- Directions for this task -
Write out the records below from the first line through the line containing "and the follow", leaving out any pictures.

(Beginning of Available records)

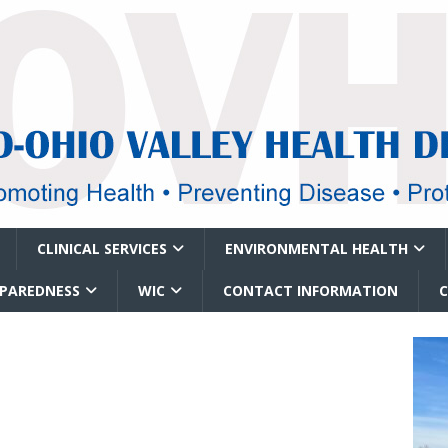
CLINICAL SERVICES
ENVIRONMENTAL HEALTH
EPAREDNESS
WIC
CONTACT INFORMATION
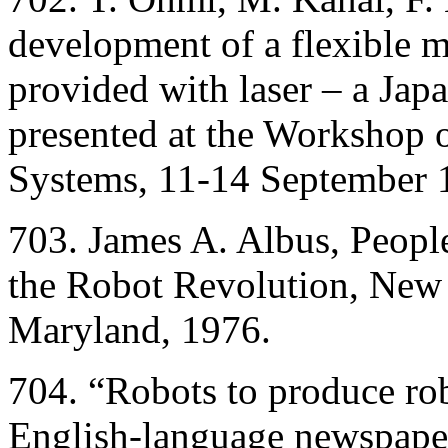
development of a flexible 
provided with laser – a Jap
presented at the Workshop 
Systems, 11-14 September 1
703. James A. Albus, Peopl
the Robot Revolution, New
Maryland, 1976.
704. “Robots to produce rob
English-language newspaper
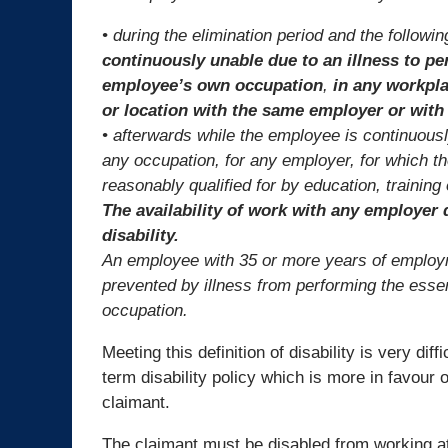
• during the elimination period and the follow
continuously unable due to an illness to pe
employee’s own occupation
,
in any workpla
or location with the same employer or wit
• afterwards while the employee is continuousl
any occupation, for any employer, for which 
reasonably qualified for by education, training
The availability of work with any employer d
disability.
An employee with 35 or more years of employme
prevented by illness from performing the esse
occupation.
Meeting this definition of disability is very diff
term disability policy which is more in favour o
claimant.
The claimant must be disabled from working a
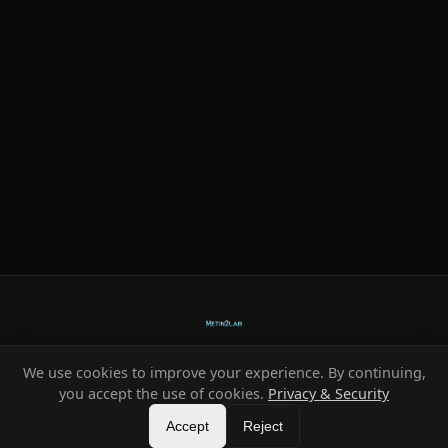
We use cookies to improve your experience. By continuing,
Ready-made systems for Metin2 private servers.
you accept the use of cookies.
Privacy & Security
©
2026
HeXe
Accept
—
Vortex
.
All rights reserved.
Reject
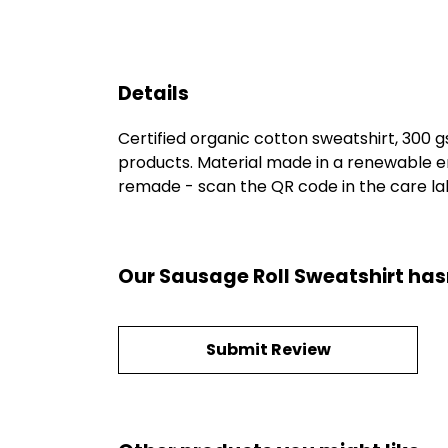
Details
Certified organic cotton sweatshirt, 300 
products. Material made in a renewable en
remade - scan the QR code in the care labe
Our Sausage Roll Sweatshirt has
Submit Review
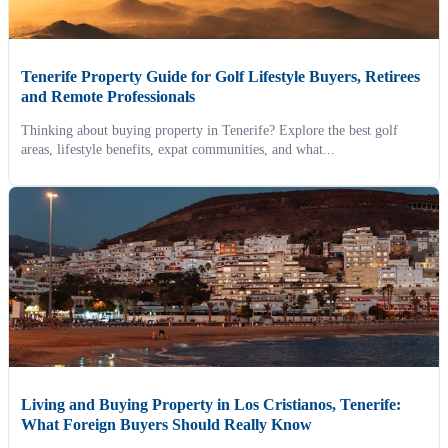
Tenerife Property Guide for Golf Lifestyle Buyers, Retirees
and Remote Professionals
Thinking about buying property in Tenerife? Explore the best golf
areas, lifestyle benefits, expat communities, and what...
Living and Buying Property in Los Cristianos, Tenerife:
What Foreign Buyers Should Really Know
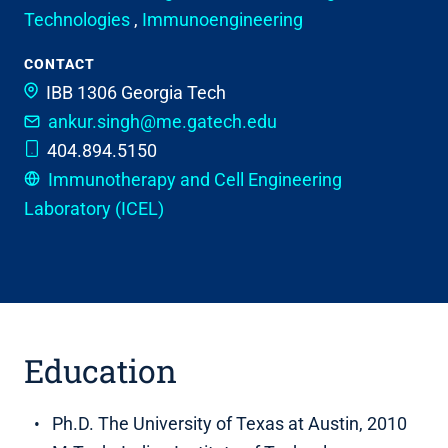
Technologies
,
Immunoengineering
CONTACT
IBB 1306
Georgia Tech
ankur.singh@me.gatech.edu
404.894.5150
Immunotherapy and Cell Engineering
Laboratory (ICEL)
Education
Ph.D. The University of Texas at Austin, 2010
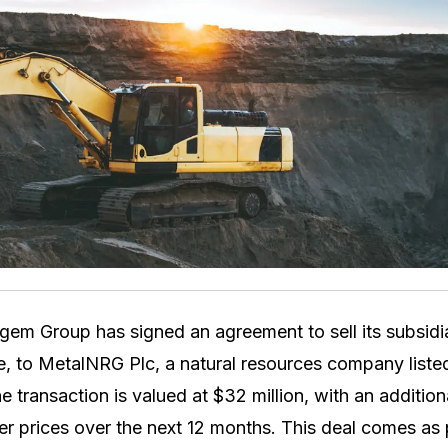
em Group has signed an agreement to sell its subsid
e, to MetalNRG Plc, a natural resources company list
 transaction is valued at $32 million, with an additio
r prices over the next 12 months. This deal comes as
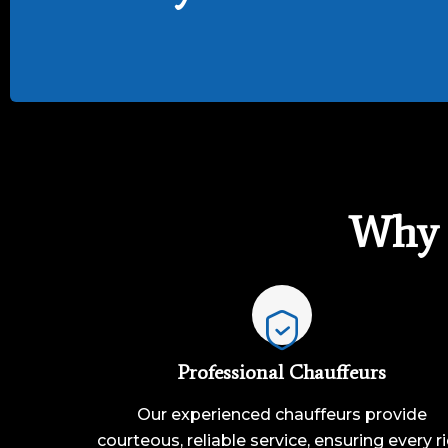
Why 
Professional Chauffeurs
Our experienced chauffeurs provide
courteous, reliable service, ensuring every r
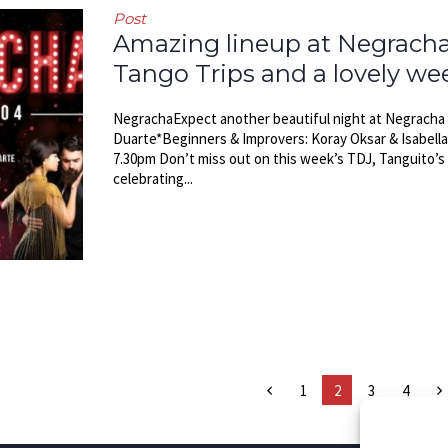
Post
Amazing lineup at Negracha, 
Tango Trips and a lovely w
NegrachaExpect another beautiful night at Negracha th
Duarte*Beginners & Improvers: Koray Oksar & Isabell
7.30pm Don’t miss out on this week’s TDJ, Tanguito’s 
celebrating...
1
2
3
4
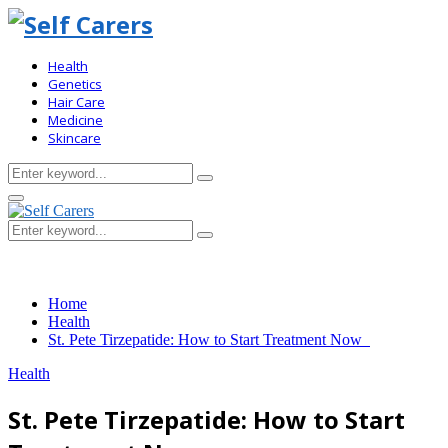
Health
Genetics
Hair Care
Medicine
Skincare
Search
Search
for:
Primary
Menu
Search
Search
for:
Home
Health
St. Pete Tirzepatide: How to Start Treatment Now
Health
St. Pete Tirzepatide: How to Start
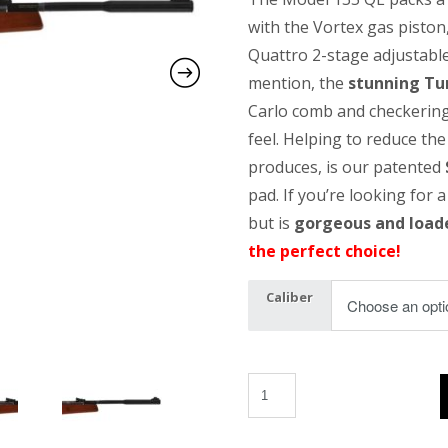
with the Vortex gas piston
Quattro 2-stage adjustable
mention, the
stunning Tu
Carlo comb and checkering
feel. Helping to reduce the 
produces, is our patented
pad. If you’re looking for a
but is
gorgeous and load
the perfect choice!
Caliber
MOD 135 Vortex QE quantity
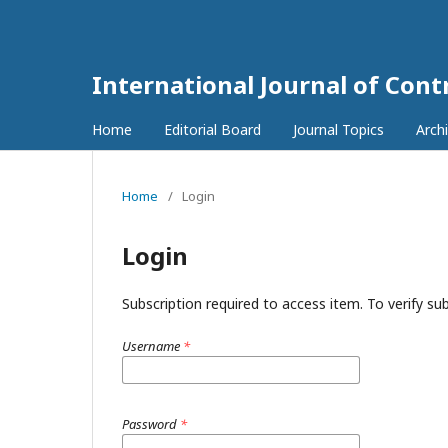
International Journal of Con
Home
Editorial Board
Journal Topics
Arch
Home
/
Login
Login
Subscription required to access item. To verify subs
Username
*
Password
*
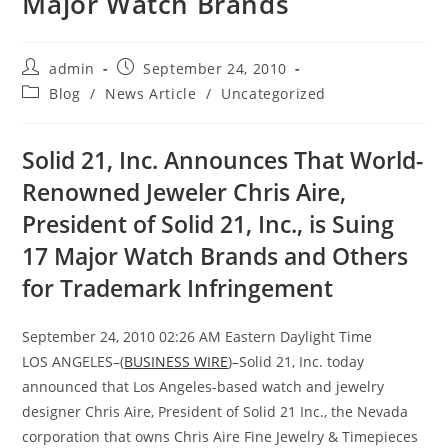
Major Watch Brands
admin
September 24, 2010
Blog
/
News Article
/
Uncategorized
Solid 21, Inc. Announces That World-
Renowned Jeweler Chris Aire,
President of Solid 21, Inc., is Suing
17 Major Watch Brands and Others
for Trademark Infringement
September 24, 2010 02:26 AM Eastern Daylight Time
LOS ANGELES–(
BUSINESS WIRE
)–Solid 21, Inc. today
announced that Los Angeles-based watch and jewelry
designer Chris Aire, President of Solid 21 Inc., the Nevada
corporation that owns Chris Aire Fine Jewelry & Timepieces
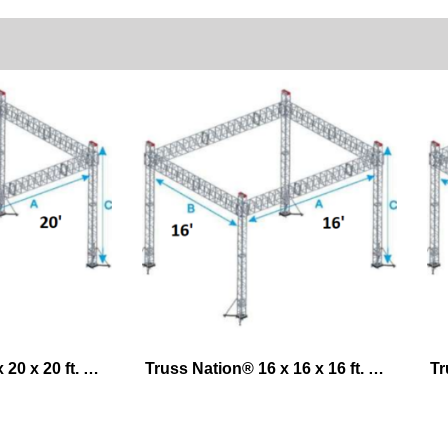
Truss Nation® 20 x 20 x 20 ft. Exhibit Lifting System – Ground Support
Truss Nation® 16 x 16 x 16 ft. Exhibit Lifting System – Ground Support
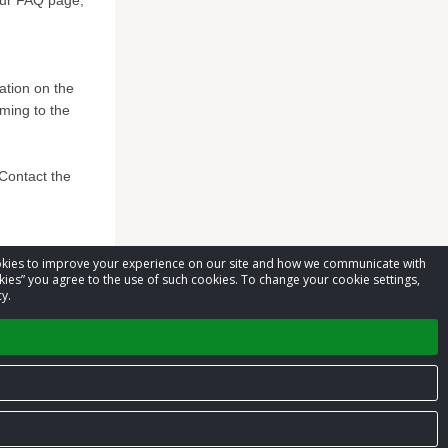
 our FAQ page,
mation on the
ming to the
*Contact the
cookies to improve your experience on our site and how we communicate with
kies” you agree to the use of such cookies. To change your cookie settings,
y.
Privacy Policy
Terms of Service
Contact us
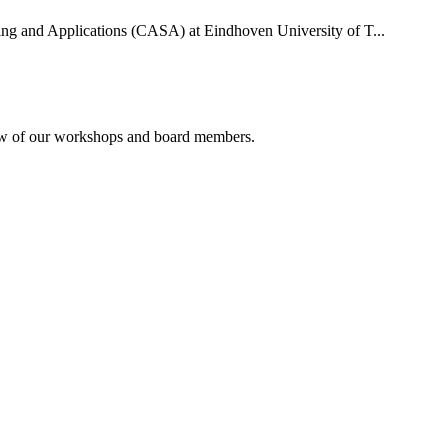
uting and Applications (CASA) at Eindhoven University of T...
rview of our workshops and board members.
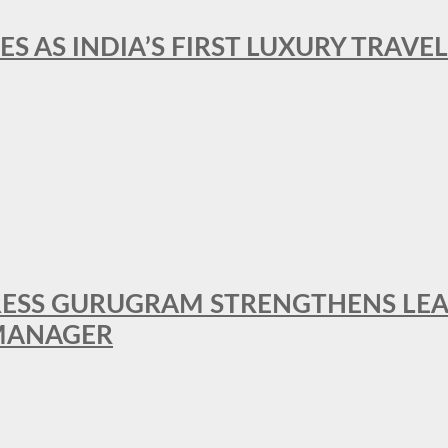
ES AS INDIA’S FIRST LUXURY TRAVE
RESS GURUGRAM STRENGTHENS LE
MANAGER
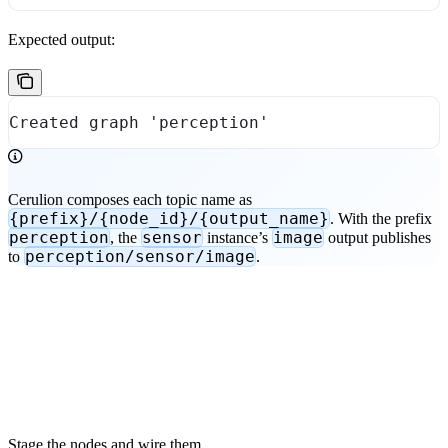
Expected output:
Created graph 'perception'
Cerulion composes each topic name as
{prefix}/{node_id}/{output_name}
. With the prefix
perception
sensor
image
, the
instance’s
output publishes
perception/sensor/image
to
.
Stage the nodes and wire them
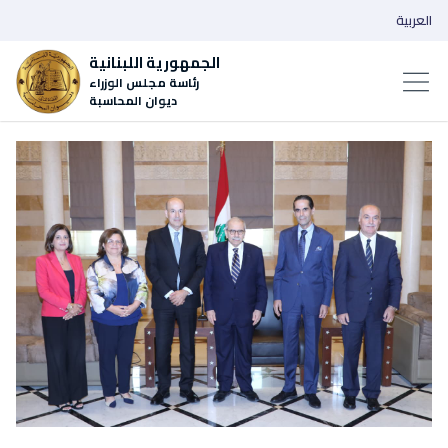
العربية
الجمهورية اللبنانية
رئاسة مجلس الوزراء
ديوان المحاسبة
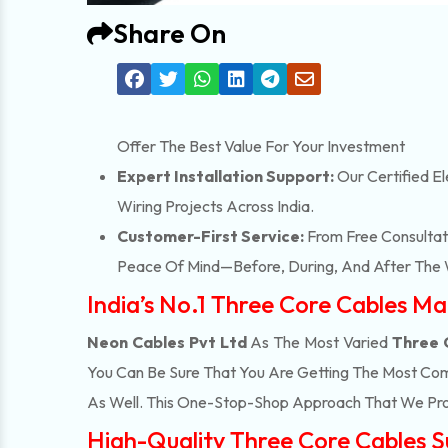
Share On
Offer The Best Value For Your Investment
Expert Installation Support:
Our Certified El
Wiring Projects Across India.
Customer-First Service:
From Free Consultati
Peace Of Mind—Before, During, And After The 
India’s No.1 Three Core Cables Ma
Neon Cables Pvt Ltd
As The Most Varied
Three 
You Can Be Sure That You Are Getting The Most Com
As Well. This One-Stop-Shop Approach That We Pro
High-Quality Three Core Cables Su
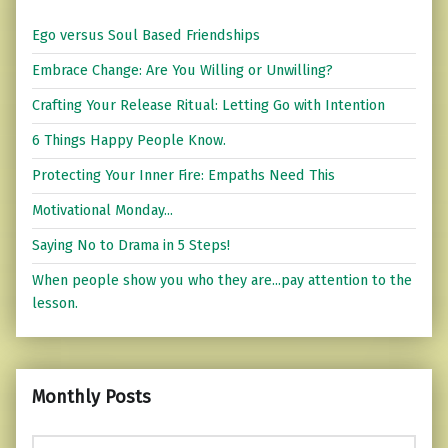
Ego versus Soul Based Friendships
Embrace Change: Are You Willing or Unwilling?
Crafting Your Release Ritual: Letting Go with Intention
6 Things Happy People Know.
Protecting Your Inner Fire: Empaths Need This
Motivational Monday...
Saying No to Drama in 5 Steps!
When people show you who they are...pay attention to the
lesson.
Monthly Posts
Monthly Posts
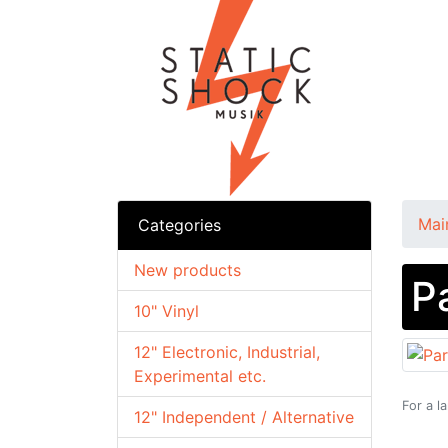
Mai
Categories
New products
P
10" Vinyl
12" Electronic, Industrial,
Experimental etc.
For a l
12" Independent / Alternative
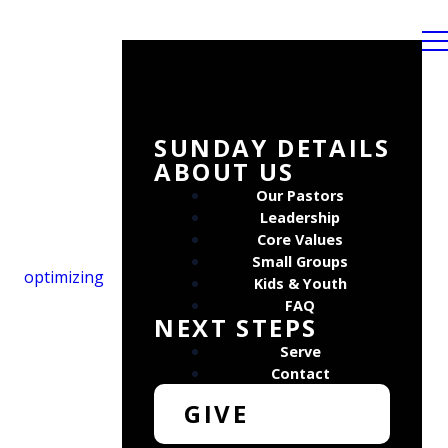
SUNDAY DETAILS
ABOUT US
Our Pastors
Leadership
Core Values
Small Groups
optimizing
Kids & Youth
FAQ
NEXT STEPS
Serve
Contact
GIVE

(End of Available records)

- Your response -
CLINICAL SERVICES
ENVIRONMENTAL HEALTH
EPAREDNESS
WIC
CONTACT INFORMATION
development of a flexible 
provided with laser – a Jap
presented at the Workshop 
Systems, 11-14 September 1
703. James A. Albus, Peopl
the Robot Revolution, New
Maryland, 1976.
704. “Robots to produce rob
English-language newspaper
• during the elimination period and the follow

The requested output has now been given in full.